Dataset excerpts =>
[Start of section]

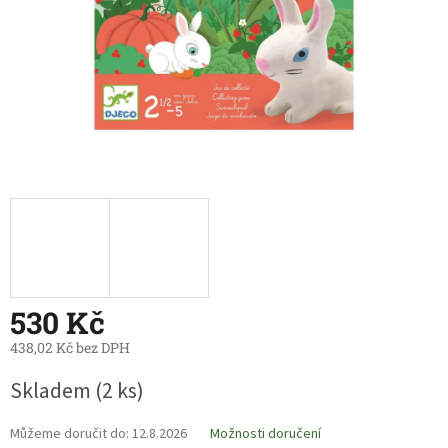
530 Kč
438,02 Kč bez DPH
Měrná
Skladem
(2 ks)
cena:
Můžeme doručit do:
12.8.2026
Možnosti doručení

[End of section]
[Start of section]

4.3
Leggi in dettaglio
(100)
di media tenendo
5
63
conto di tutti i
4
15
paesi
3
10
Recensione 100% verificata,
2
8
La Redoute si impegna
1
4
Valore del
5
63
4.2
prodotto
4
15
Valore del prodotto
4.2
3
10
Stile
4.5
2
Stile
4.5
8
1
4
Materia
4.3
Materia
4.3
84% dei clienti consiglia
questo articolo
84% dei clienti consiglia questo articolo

[End of section]

Exercise instructions => From the entries above, copy every line containing the word "articolo".

Result of this exercise =>
questo articolo
84% dei clienti consiglia questo articolo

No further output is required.